Directions →
Apart from the pictures, every entry must be retyped exactly.

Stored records

-*-*-

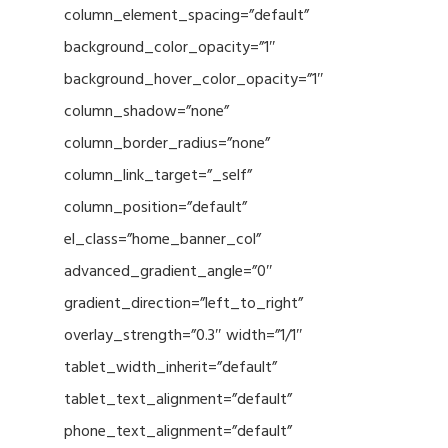
column_element_spacing=”default”
background_color_opacity=”1″
background_hover_color_opacity=”1″
column_shadow=”none”
column_border_radius=”none”
column_link_target=”_self”
column_position=”default”
el_class=”home_banner_col”
advanced_gradient_angle=”0″
gradient_direction=”left_to_right”
overlay_strength=”0.3″ width=”1/1″
tablet_width_inherit=”default”
tablet_text_alignment=”default”
phone_text_alignment=”default”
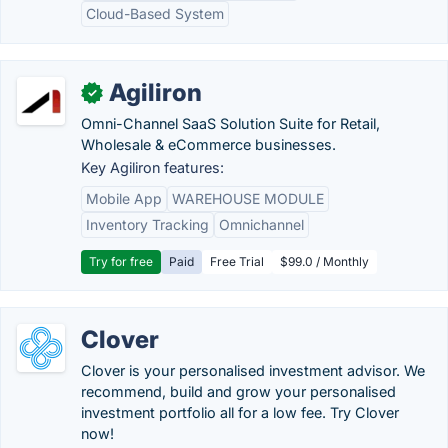
Cloud-Based System
Agiliron
✓
Omni-Channel SaaS Solution Suite for Retail,
Wholesale & eCommerce businesses.
Key Agiliron features:
Mobile App
WAREHOUSE MODULE
Inventory Tracking
Omnichannel
Try for free
Paid
Free Trial
$99.0 / Monthly
Clover
Clover is your personalised investment advisor. We
recommend, build and grow your personalised
investment portfolio all for a low fee. Try Clover
now!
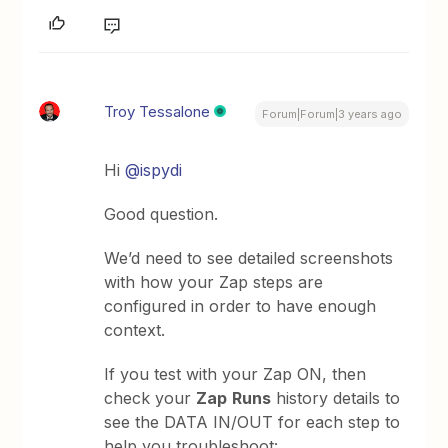
Troy Tessalone
Forum|Forum|3 years ago
Hi
@ispydi
Good question.
We’d need to see detailed screenshots
with how your Zap steps are
configured in order to have enough
context.
If you test with your Zap ON, then
check your
Zap
Runs
history details to
see the DATA IN/OUT for each step to
help you troubleshoot:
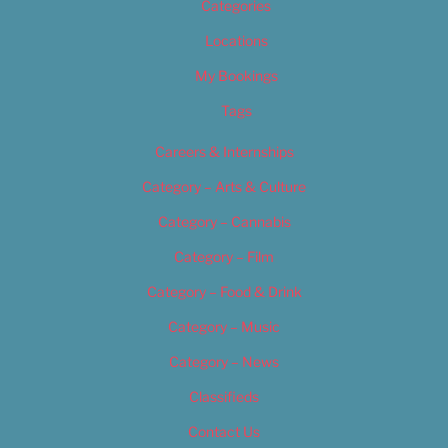
Categories
Locations
My Bookings
Tags
Careers & Internships
Category – Arts & Culture
Category – Cannabis
Category – Film
Category – Food & Drink
Category – Music
Category – News
Classifieds
Contact Us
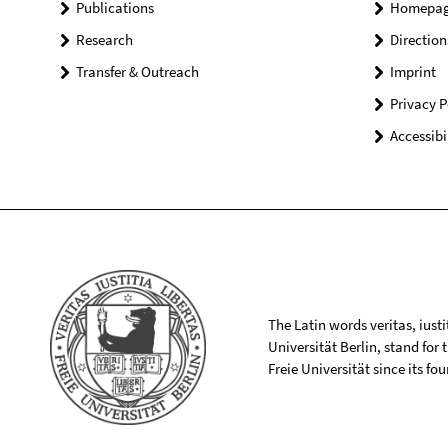
Publications
Homepa
Research
Direction
Transfer & Outreach
Imprint
Privacy P
Accessibi
The Latin words veritas, iusti
Universität Berlin, stand for
Freie Universität since its f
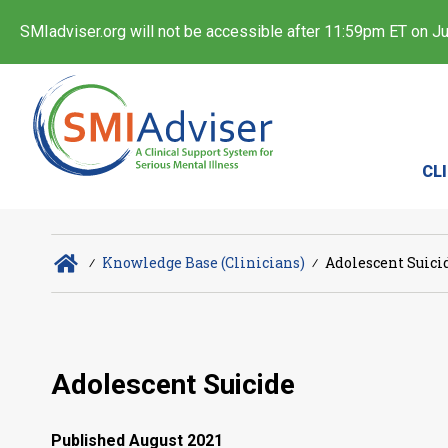
SMIadviser.org will not be accessible after 11:59pm ET on Jul
CL
∕
Knowledge Base (Clinicians)
∕
Adolescent Suici
Adolescent Suicide
Published August 2021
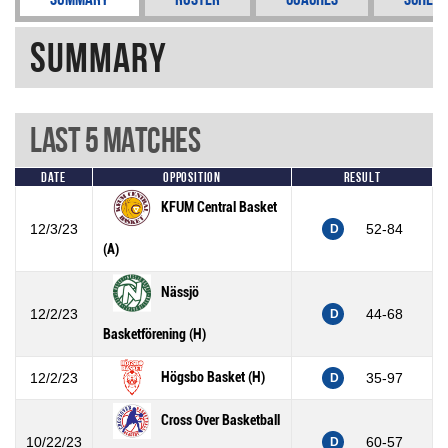
Summary
Last 5 Matches
Date
Opposition
Result
KFUM Central Basket
12/3/23
52-84
D
(A)
Nässjö
12/2/23
44-68
D
Basketförening (H)
Högsbo Basket (H)
12/2/23
35-97
D
Cross Over Basketball
10/22/23
60-57
D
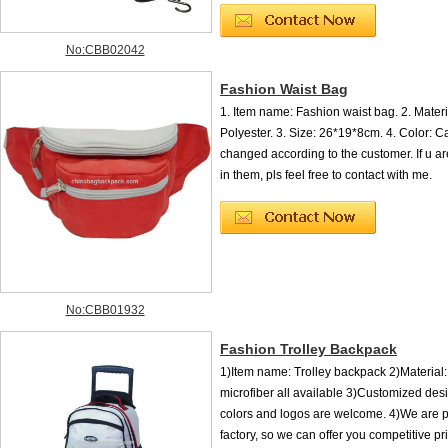
No:CBB02042
Fashion Waist Bag
1. Item name: Fashion waist bag. 2. Mater
Polyester. 3. Size: 26*19*8cm. 4. Color: C
changed according to the customer. If u ar
in them, pls feel free to contact with me.
No:CBB01932
Fashion Trolley Backpack
1)Item name: Trolley backpack 2)Material
microfiber all available 3)Customized desi
colors and logos are welcome. 4)We are p
factory, so we can offer you competitive pri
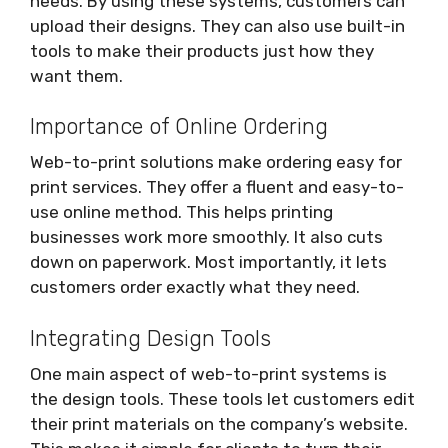
needs. By using these systems, customers can
upload their designs. They can also use built-in
tools to make their products just how they
want them.
Importance of Online Ordering
Web-to-print solutions make ordering easy for
print services. They offer a fluent and easy-to-
use online method. This helps printing
businesses work more smoothly. It also cuts
down on paperwork. Most importantly, it lets
customers order exactly what they need.
Integrating Design Tools
One main aspect of web-to-print systems is
the design tools. These tools let customers edit
their print materials on the company’s website.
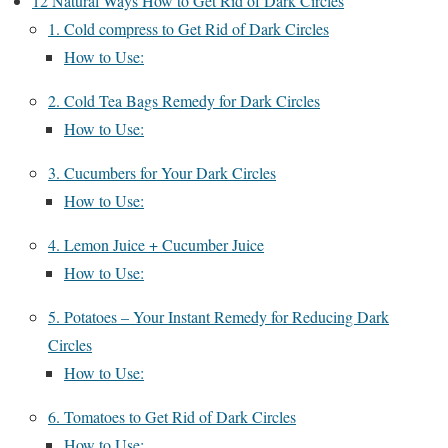
12 Natural Ways How to Get Rid of Dark Circles
1. Cold compress to Get Rid of Dark Circles
How to Use:
2. Cold Tea Bags Remedy for Dark Circles
How to Use:
3. Cucumbers for Your Dark Circles
How to Use:
4. Lemon Juice + Cucumber Juice
How to Use:
5. Potatoes – Your Instant Remedy for Reducing Dark
Circles
How to Use:
6. Tomatoes to Get Rid of Dark Circles
How to Use:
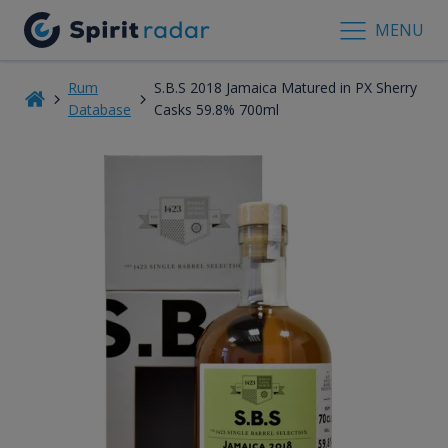
MENU
Rum
S.B.S 2018 Jamaica Matured in PX Sherry
Database
Casks 59.8% 700ml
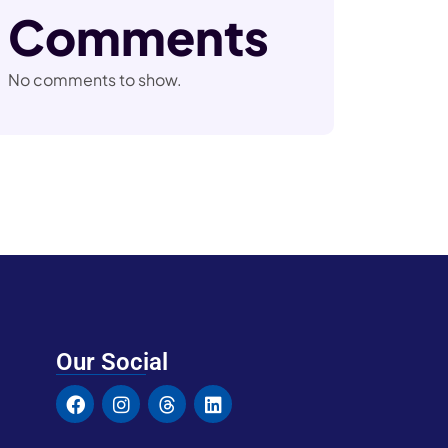
Comments
No comments to show.
Our Social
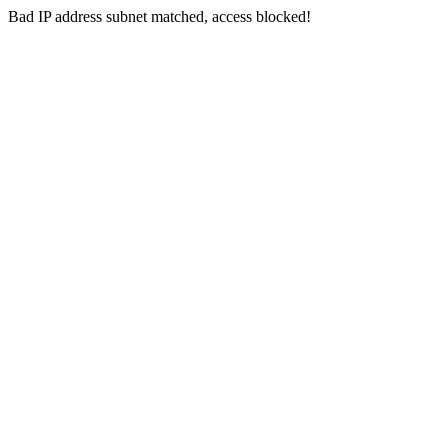
Bad IP address subnet matched, access blocked!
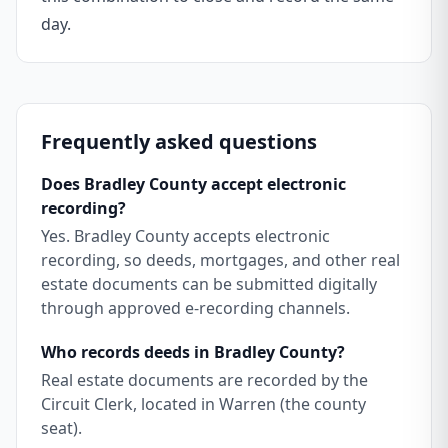
day.
Frequently asked questions
Does Bradley County accept electronic
recording?
Yes. Bradley County accepts electronic
recording, so deeds, mortgages, and other real
estate documents can be submitted digitally
through approved e-recording channels.
Who records deeds in Bradley County?
Real estate documents are recorded by the
Circuit Clerk, located in Warren (the county
seat).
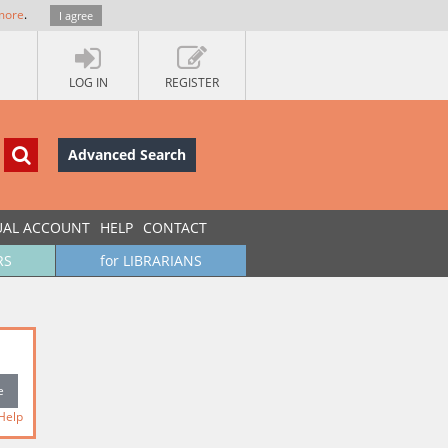
more
.
I agree
LOG IN
REGISTER
Advanced Search
UAL ACCOUNT
HELP
CONTACT
RS
for LIBRARIANS
Help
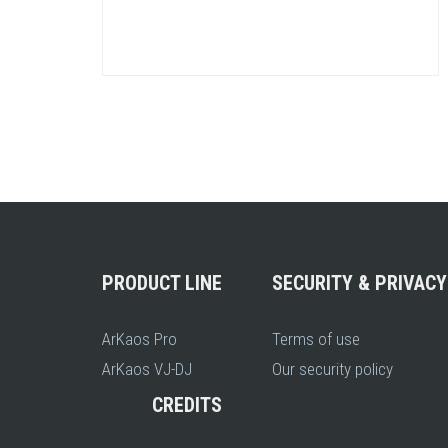
PRODUCT LINE
SECURITY & PRIVACY
ArKaos Pro
Terms of use
ArKaos VJ-DJ
Our security policy
CREDITS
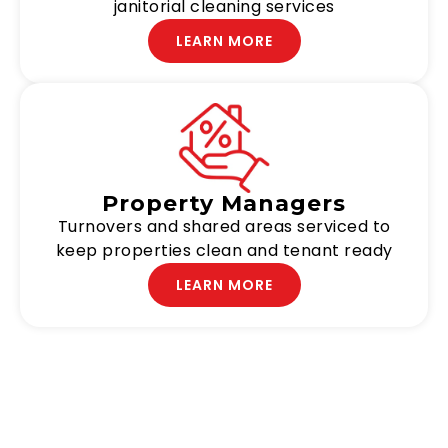
janitorial cleaning services
LEARN MORE
Property Managers
Turnovers and shared areas serviced to
keep properties clean and tenant ready
LEARN MORE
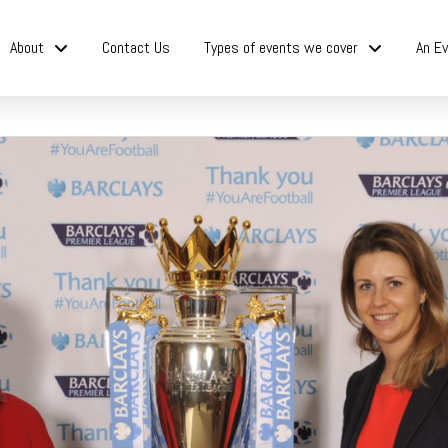
About
Contact Us
Types of events we cover
An Ev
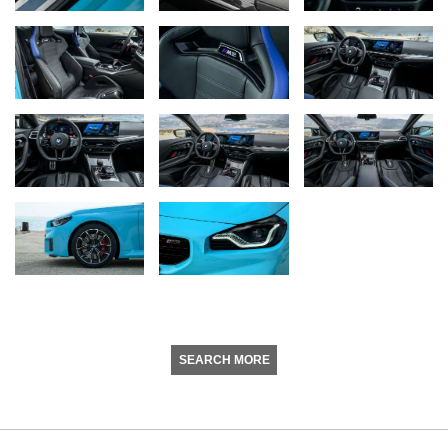
SEARCH MORE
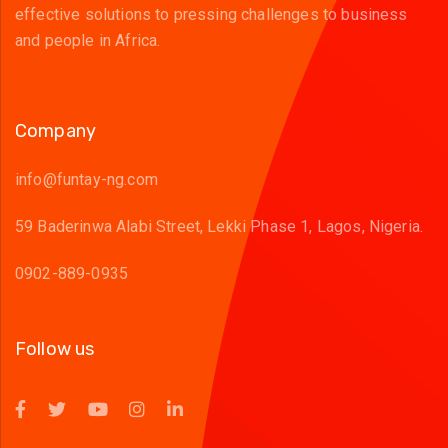
effective solutions to pressing challenges to business
and people in Africa.
Company
info@funtay-ng.com
59 Baderinwa Alabi Street, Lekki Phase 1, Lagos, Nigeria.
0902-889-0935
Follow us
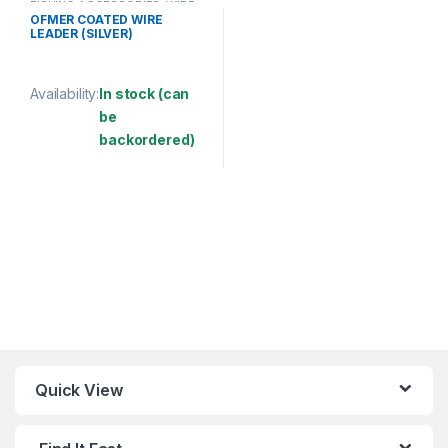
FISHING ACCESSORIES
,
WIRE
COATED
OFMER COATED WIRE
LEADER (SILVER)
Availability:
In stock (can
be
backordered)
This product has multiple variants. The options may be chosen 
Quick View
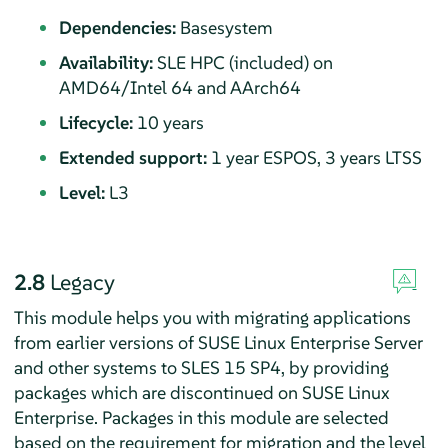
Dependencies:
Basesystem
Availability:
SLE HPC (included) on
AMD64/Intel 64 and AArch64
Lifecycle:
10 years
Extended support:
1 year ESPOS, 3 years LTSS
Level:
L3
2.8
Legacy
This module helps you with migrating applications
from earlier versions of
SUSE Linux Enterprise Server
and other systems to SLES
15 SP4
, by providing
packages which are discontinued on SUSE Linux
Enterprise. Packages in this module are selected
based on the requirement for migration and the level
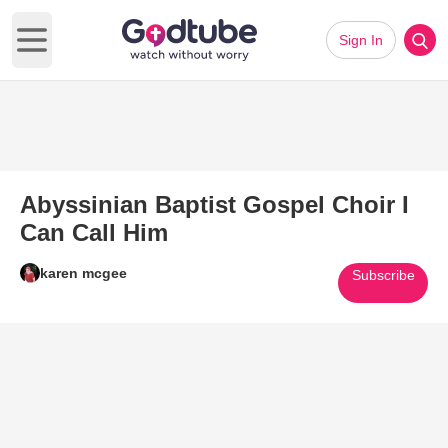
Sign In
Open main menu
Abyssinian Baptist Gospel Choir I
Can Call Him
karen mcgee
Subscribe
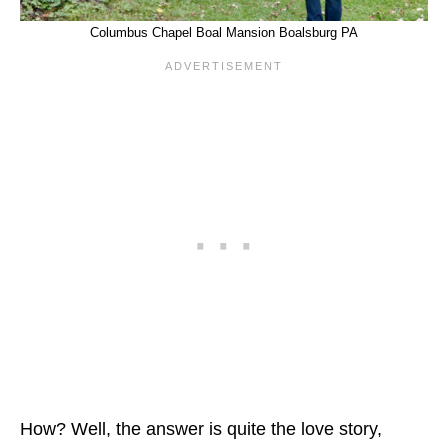
Columbus Chapel Boal Mansion Boalsburg PA
How? Well, the answer is quite the love story,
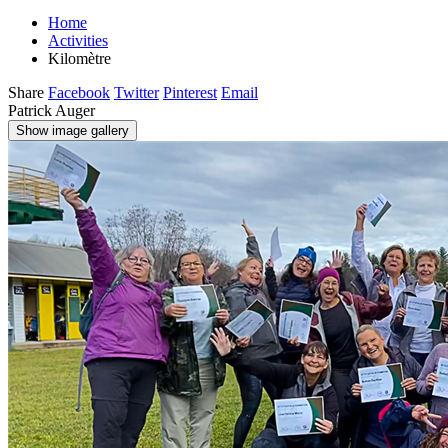
Home
Activities
Kilomètre
Share
Facebook
Twitter
Pinterest
Email
Patrick Auger
Show image gallery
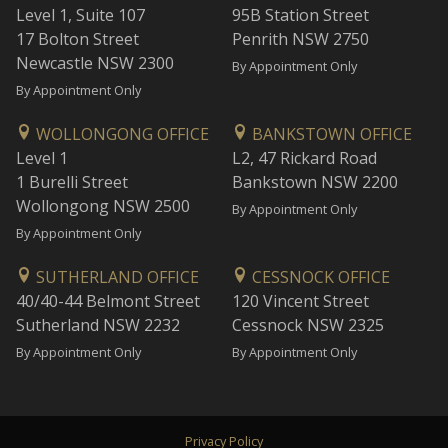
Level 1, Suite 107
95B Station Street
17 Bolton Street
Penrith NSW 2750
Newcastle NSW 2300
By Appointment Only
By Appointment Only
WOLLONGONG OFFICE
BANKSTOWN OFFICE
Level 1
L2, 47 Rickard Road
1 Burelli Street
Bankstown NSW 2200
Wollongong NSW 2500
By Appointment Only
By Appointment Only
SUTHERLAND OFFICE
CESSNOCK OFFICE
40/40-44 Belmont Street
120 Vincent Street
Sutherland NSW 2232
Cessnock NSW 2325
By Appointment Only
By Appointment Only
Privacy Policy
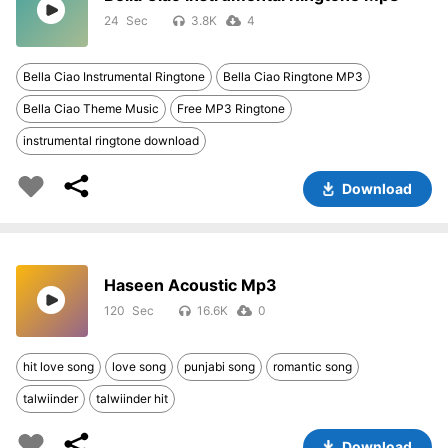
24
3.8K
4
Bella Ciao Instrumental Ringtone
Bella Ciao Ringtone MP3
Bella Ciao Theme Music
Free MP3 Ringtone
instrumental ringtone download
Download
Haseen Acoustic Mp3
120
16.6K
0
hit love song
love song
punjabi song
romantic song
talwiinder
talwiinder hit
Download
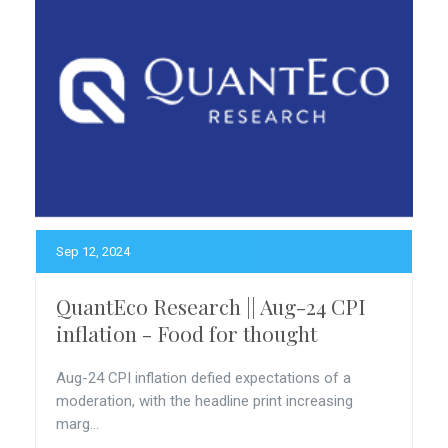
Sep 12, 2024
QuantEco Research || Aug-24 CPI
inflation - Food for thought
Aug-24 CPI inflation defied expectations of a
moderation, with the headline print increasing
marg...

-*-*-

Exercise solution →
column_element_spacing=”default”
background_color_opacity=”1″
background_hover_color_opacity=”1″
column_shadow=”none”
column_border_radius=”none”
column_link_target=”_self”
column_position=”default”
el_class=”home_banner_col”
advanced_gradient_angle=”0″
gradient_direction=”left_to_right”
overlay_strength=”0.3″ width=”1/1″
tablet_width_inherit=”default”
tablet_text_alignment=”default”
phone_text_alignment=”default”
Cloud-Based System
Agiliron
✓
Omni-Channel SaaS Solution Suite for Retail,
Wholesale & eCommerce businesses.
Key Agiliron features:
Mobile App
WAREHOUSE MODULE
Inventory Tracking
Omnichannel
Try for free
Paid
Free Trial
$99.0 / Monthly
Clover
Clover is your personalised investment advisor. We
recommend, build and grow your personalised
investment portfolio all for a low fee. Try Clover
now!
Troy Tessalone
Forum|Forum|3 years ago
Hi
@ispydi
Good question.
We’d need to see detailed screenshots
with how your Zap steps are
configured in order to have enough
context.
If you test with your Zap ON, then
check your
Zap
Runs
history details to
see the DATA IN/OUT for each step to
help you troubleshoot:
Categories
Locations
My Bookings
Tags
Careers & Internships
Category – Arts & Culture
Category – Cannabis
Category – Film
Category – Food & Drink
Category – Music
Category – News
Classifieds
Contact Us
Publications
Homepa
Research
Direction
Transfer & Outreach
Imprint
Privacy P
Accessibi
The Latin words veritas, iusti
Universität Berlin, stand for
Freie Universität since its f
SMIadviser.org will not be accessible after 11:59pm ET on Jul
CL
∕
Knowledge Base (Clinicians)
∕
Adolescent Suici
Adolescent Suicide
Published August 2021
Summary
Last 5 Matches
Date
Opposition
Result
KFUM Central Basket
12/3/23
52-84
D
(A)
Nässjö
12/2/23
44-68
D
Basketförening (H)
Högsbo Basket (H)
12/2/23
35-97
D
Cross Over Basketball
10/22/23
60-57
D
No:CBB02042
Fashion Waist Bag
1. Item name: Fashion waist bag. 2. Mater
Polyester. 3. Size: 26*19*8cm. 4. Color: C
changed according to the customer. If u ar
in them, pls feel free to contact with me.
No:CBB01932
Fashion Trolley Backpack
1)Item name: Trolley backpack 2)Material
microfiber all available 3)Customized desi
colors and logos are welcome. 4)We are p
factory, so we can offer you competitive pri
needs. By using these systems, customers can
upload their designs. They can also use built-in
tools to make their products just how they
want them.
Importance of Online Ordering
Web-to-print solutions make ordering easy for
print services. They offer a fluent and easy-to-
use online method. This helps printing
businesses work more smoothly. It also cuts
down on paperwork. Most importantly, it lets
customers order exactly what they need.
Integrating Design Tools
One main aspect of web-to-print systems is
the design tools. These tools let customers edit
their print materials on the company’s website.
12 Natural Ways How to Get Rid of Dark Circles
1. Cold compress to Get Rid of Dark Circles
How to Use:
2. Cold Tea Bags Remedy for Dark Circles
How to Use:
3. Cucumbers for Your Dark Circles
How to Use:
4. Lemon Juice + Cucumber Juice
How to Use:
5. Potatoes – Your Instant Remedy for Reducing Dark
Circles
How to Use:
6. Tomatoes to Get Rid of Dark Circles
How to Use:
MENU
Rum
S.B.S 2018 Jamaica Matured in PX Sherry
Database
Casks 59.8% 700ml
Comments
No comments to show.
Our Social
Bad IP address subnet matched, access blocked!
day.
Frequently asked questions
Does Bradley County accept electronic
recording?
Yes. Bradley County accepts electronic
recording, so deeds, mortgages, and other real
estate documents can be submitted digitally
through approved e-recording channels.
Who records deeds in Bradley County?
Real estate documents are recorded by the
Circuit Clerk, located in Warren (the county
seat).
more
.
I agree
LOG IN
REGISTER
Advanced Search
UAL ACCOUNT
HELP
CONTACT
RS
for LIBRARIANS
Help
PRODUCT LINE
SECURITY & PRIVACY
ArKaos Pro
Terms of use
ArKaos VJ-DJ
Our security policy
CREDITS
janitorial cleaning services
LEARN MORE
Property Managers
Turnovers and shared areas serviced to
keep properties clean and tenant ready
LEARN MORE
About
Contact Us
Types of events we cover
An Ev
SEARCH MORE
effective solutions to pressing challenges to business
and people in Africa.
Company
info@funtay-ng.com
59 Baderinwa Alabi Street, Lekki Phase 1, Lagos, Nigeria.
0902-889-0935
Follow us
FISHING ACCESSORIES
,
WIRE
COATED
OFMER COATED WIRE
LEADER (SILVER)
Availability:
In stock (can
be
backordered)
This product has multiple variants. The options may be chosen 
Quick View
Dependencies:
Basesystem
Availability:
SLE HPC (included) on
AMD64/Intel 64 and AArch64
Lifecycle:
10 years
Extended support:
1 year ESPOS, 3 years LTSS
Level:
L3
2.8
Legacy
This module helps you with migrating applications
from earlier versions of
SUSE Linux Enterprise Server
and other systems to SLES
15 SP4
, by providing
packages which are discontinued on SUSE Linux
Enterprise. Packages in this module are selected
based on the requirement for migration and the level
Sign In
Open main menu
Abyssinian Baptist Gospel Choir I
Can Call Him
karen mcgee
Subscribe
Columbus Chapel Boal Mansion Boalsburg PA
How? Well, the answer is quite the love story,
Home
Activities
Kilomètre
Share
Facebook
Twitter
Pinterest
Email
Patrick Auger
Show image gallery
Level 1, Suite 107
95B Station Street
17 Bolton Street
Penrith NSW 2750
Newcastle NSW 2300
By Appointment Only
By Appointment Only
WOLLONGONG OFFICE
BANKSTOWN OFFICE
Level 1
L2, 47 Rickard Road
1 Burelli Street
Bankstown NSW 2200
Wollongong NSW 2500
By Appointment Only
By Appointment Only
SUTHERLAND OFFICE
CESSNOCK OFFICE
40/40-44 Belmont Street
120 Vincent Street
Sutherland NSW 2232
Cessnock NSW 2325
By Appointment Only
By Appointment Only
Privacy Policy
24
3.8K
4
Bella Ciao Instrumental Ringtone
Bella Ciao Ringtone MP3
Bella Ciao Theme Music
Free MP3 Ringtone
instrumental ringtone download
Download
Haseen Acoustic Mp3
120
16.6K
0
hit love song
love song
punjabi song
romantic song
talwiinder
talwiinder hit
Download
Sep 12, 2024
QuantEco Research || Aug-24 CPI
inflation - Food for thought
Aug-24 CPI inflation defied expectations of a
moderation, with the headline print increasing
marg...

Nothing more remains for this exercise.